I felt awesome today, mostly due to the amazing food and company from the day. AK’s friend’s S and J graciously hosted us for the weekend, and it felt refreshing to be in a different city. I feel like sometimes I get sucked into the DC bubble; it’s when I travel or go to other places that I realize that I’ve settled down here in a way, with my commute and familiar biking paths and workout schedules. It was nice to get away to New York to not only get a slightly different perspective but also to reaffirm that it was good idea to not move to New York after graduation.

When we arrived the night before, we went through Penn Station, which was so different compared to DC’s transportation hubs. In other words, I was completely shocked. It was 11pm at night, but there was a construction crew jackhammering away and a shoeless homeless man sleeping less than 5 feet away. This image is still emblazoned in my mind–the sounds, the smells, the sights–and I’d never felt more grateful for DC’s public transit system.

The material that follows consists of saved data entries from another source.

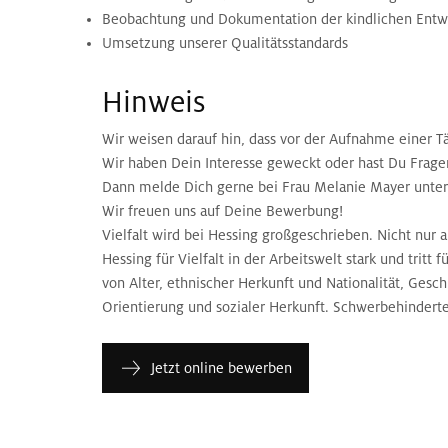
Beobachtung und Dokumentation der kindlichen Entw
Umsetzung unserer Qualitätsstandards
Hinweis
Wir weisen darauf hin, dass vor der Aufnahme einer 
Wir haben Dein Interesse geweckt oder hast Du Fragen
Dann melde Dich gerne bei Frau Melanie Mayer unter
Wir freuen uns auf Deine Bewerbung!
Vielfalt wird bei Hessing großgeschrieben. Nicht nu
Hessing für Vielfalt in der Arbeitswelt stark und trit
von Alter, ethnischer Herkunft und Nationalität, Gesc
Orientierung und sozialer Herkunft. Schwerbehindert
Jetzt online bewerben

Question 3: Two paths diverge in a yellow wood… which do you choose? One winds into a dark canopy headed towards a beautiful valley, and the other heads straight for the top of the mountain. Choose wisely 😉

If alone, I  would probably go to the valley because it’s downhill! But if I were with a group of people, we’d probably tackle the mountain. I love the views from mountains but am less than enthusiastic about the hike sometimes. I need a crew of people who can hold me accountable and encourage each other to get to the top!